Extracted material START

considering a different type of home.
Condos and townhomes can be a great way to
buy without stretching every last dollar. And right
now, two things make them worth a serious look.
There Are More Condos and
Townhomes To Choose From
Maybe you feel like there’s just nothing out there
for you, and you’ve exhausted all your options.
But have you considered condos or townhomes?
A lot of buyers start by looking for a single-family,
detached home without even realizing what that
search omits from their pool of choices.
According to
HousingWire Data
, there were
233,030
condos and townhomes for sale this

Extracted material END
Extracted material START

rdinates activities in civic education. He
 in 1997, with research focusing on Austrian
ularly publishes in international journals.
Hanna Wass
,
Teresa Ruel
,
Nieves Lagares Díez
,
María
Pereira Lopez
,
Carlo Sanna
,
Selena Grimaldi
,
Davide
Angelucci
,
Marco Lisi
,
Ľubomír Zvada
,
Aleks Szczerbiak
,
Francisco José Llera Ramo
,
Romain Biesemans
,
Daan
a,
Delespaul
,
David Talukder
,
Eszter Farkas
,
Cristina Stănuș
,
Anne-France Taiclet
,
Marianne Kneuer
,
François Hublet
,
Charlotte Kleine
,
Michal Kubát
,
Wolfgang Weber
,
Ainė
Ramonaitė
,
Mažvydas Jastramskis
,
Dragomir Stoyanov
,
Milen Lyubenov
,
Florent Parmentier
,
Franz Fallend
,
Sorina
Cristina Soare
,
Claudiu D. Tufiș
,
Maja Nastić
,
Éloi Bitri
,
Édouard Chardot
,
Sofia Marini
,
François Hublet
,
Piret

Extracted material END

> _Instructions for the task_
Restate word for word only the lines above from the line containing "considering a different type of home." to the line containing "condos and townhomes for sale this", both of them included.

> _Result of the exercise_
considering a different type of home.
Condos and townhomes can be a great way to
buy without stretching every last dollar. And right
now, two things make them worth a serious look.
There Are More Condos and
Townhomes To Choose From
Maybe you feel like there’s just nothing out there
for you, and you’ve exhausted all your options.
But have you considered condos or townhomes?
A lot of buyers start by looking for a single-family,
detached home without even realizing what that
search omits from their pool of choices.
According to
HousingWire Data
, there were
233,030
condos and townhomes for sale this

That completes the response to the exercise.